Dos reseñas – La maquinaria celeste & Ofrenda

EL ESPLENDOR DE LA EMOCIÓN

(Lara Segade: La maquinaria celeste. Zindo & Gafuri, 2019)

por Laura Wittner

Cuando conocí a Lara, hace varios años, ella estaba trabajando en la traducción de los poemas de Moortown Diary de Ted Hughes. Los poemas de Ted Hughes describen la vida en la granja de su suegro y el intenso trabajo diario que implica criar animales. Son poemas de una fisicalidad muy específica, llenos de detalles –muchas veces escabrosos para quien lee desde la ciudad– sobre las contingencias corporales de vacas, toros, ovejas, aves. Aun así, en algunas ocasiones en las que conversamos sobre la traducción de estos poemas, a Lara y a mí nos hacía reír cierta distancia que creíamos percibir entre Hughes y estos animales, esta sacrificada vida de granjero.

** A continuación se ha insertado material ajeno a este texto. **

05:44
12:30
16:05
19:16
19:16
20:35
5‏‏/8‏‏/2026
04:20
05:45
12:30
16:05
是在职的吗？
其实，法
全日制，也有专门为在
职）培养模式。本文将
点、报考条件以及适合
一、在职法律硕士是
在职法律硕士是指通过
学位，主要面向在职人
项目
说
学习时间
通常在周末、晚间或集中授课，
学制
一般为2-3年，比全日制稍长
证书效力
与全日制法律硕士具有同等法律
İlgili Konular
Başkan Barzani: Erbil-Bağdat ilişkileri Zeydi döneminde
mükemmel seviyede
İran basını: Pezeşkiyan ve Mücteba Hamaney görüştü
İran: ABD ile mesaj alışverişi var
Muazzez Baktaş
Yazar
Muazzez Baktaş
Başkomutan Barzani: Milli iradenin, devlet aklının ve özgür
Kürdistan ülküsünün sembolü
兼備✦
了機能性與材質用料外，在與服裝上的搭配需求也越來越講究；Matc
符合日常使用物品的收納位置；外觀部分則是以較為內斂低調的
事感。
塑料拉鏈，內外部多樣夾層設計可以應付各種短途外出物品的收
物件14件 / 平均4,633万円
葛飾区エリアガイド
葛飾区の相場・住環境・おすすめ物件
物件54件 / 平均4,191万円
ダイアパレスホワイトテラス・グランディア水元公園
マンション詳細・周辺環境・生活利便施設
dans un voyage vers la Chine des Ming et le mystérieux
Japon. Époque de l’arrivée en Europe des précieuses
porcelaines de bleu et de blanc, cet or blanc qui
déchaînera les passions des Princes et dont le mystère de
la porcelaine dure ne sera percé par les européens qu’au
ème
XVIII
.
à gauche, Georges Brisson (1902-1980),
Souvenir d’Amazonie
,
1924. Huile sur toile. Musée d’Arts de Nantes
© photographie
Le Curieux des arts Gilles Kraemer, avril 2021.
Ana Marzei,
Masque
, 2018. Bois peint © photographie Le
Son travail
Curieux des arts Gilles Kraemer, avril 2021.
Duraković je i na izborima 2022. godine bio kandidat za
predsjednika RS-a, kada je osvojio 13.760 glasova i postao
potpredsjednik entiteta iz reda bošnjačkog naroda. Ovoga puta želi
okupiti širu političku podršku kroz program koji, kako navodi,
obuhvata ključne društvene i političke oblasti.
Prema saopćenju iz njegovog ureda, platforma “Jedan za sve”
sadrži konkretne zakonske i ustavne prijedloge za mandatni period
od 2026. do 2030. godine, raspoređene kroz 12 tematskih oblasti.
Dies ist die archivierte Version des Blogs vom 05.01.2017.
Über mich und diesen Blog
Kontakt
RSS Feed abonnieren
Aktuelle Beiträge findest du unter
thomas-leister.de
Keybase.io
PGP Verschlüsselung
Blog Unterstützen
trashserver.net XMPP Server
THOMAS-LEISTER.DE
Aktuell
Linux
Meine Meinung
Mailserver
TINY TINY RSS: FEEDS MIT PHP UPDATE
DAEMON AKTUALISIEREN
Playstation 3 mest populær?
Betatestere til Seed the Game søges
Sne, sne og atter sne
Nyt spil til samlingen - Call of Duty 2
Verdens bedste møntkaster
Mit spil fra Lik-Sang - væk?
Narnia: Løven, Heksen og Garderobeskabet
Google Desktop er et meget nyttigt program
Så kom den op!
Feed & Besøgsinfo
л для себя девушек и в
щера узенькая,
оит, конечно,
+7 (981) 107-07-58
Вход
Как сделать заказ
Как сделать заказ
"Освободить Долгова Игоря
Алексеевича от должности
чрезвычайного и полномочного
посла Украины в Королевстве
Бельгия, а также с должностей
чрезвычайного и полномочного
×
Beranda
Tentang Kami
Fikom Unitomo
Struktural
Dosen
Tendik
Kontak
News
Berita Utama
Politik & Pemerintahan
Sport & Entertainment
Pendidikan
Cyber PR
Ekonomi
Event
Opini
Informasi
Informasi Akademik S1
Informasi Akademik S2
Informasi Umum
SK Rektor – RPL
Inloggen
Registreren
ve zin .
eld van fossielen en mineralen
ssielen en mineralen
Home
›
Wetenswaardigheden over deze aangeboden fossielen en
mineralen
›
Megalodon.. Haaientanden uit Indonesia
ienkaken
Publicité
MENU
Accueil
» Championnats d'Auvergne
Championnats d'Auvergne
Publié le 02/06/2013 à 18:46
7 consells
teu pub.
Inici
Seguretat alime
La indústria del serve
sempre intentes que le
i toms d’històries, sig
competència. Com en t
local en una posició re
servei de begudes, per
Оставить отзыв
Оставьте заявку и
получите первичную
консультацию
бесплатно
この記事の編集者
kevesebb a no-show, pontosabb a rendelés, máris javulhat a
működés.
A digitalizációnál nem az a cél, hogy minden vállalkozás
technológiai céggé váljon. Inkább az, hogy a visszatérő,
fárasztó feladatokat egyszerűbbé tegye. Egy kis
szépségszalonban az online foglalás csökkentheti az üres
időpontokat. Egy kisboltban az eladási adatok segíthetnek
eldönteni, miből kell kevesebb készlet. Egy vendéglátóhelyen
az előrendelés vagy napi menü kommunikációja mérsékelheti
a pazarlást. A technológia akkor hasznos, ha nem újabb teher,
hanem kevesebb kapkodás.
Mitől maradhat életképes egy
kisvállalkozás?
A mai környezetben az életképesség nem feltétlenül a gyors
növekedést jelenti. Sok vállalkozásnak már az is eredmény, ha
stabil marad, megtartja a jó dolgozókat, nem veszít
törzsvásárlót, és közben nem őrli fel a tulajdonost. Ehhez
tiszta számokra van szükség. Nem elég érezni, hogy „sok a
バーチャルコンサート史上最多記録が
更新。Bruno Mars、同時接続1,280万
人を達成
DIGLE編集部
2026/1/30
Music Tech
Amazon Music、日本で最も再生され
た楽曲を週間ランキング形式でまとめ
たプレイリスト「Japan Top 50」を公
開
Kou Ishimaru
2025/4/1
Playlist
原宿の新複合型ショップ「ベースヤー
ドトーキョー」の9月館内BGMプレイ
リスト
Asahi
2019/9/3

Porque si bien Hughes documentaba ese universo muy de cerca y con mucho talento poético, a nosotras nos parecía que lo documentaba sin terminar de involucrarse. Nos causaba mucha gracia imaginarnos al poeta sentado detrás del ventanal, con un té o un vino, con su ropa de campo impecable, escribiendo esos poemas mientras su suegro se ensangrentaba ayudando a parir a una vaca. Tal vez nos equivocábamos, por supuesto, y el pobre Ted ayudó a su suegro a ayudar a parir a la vaca.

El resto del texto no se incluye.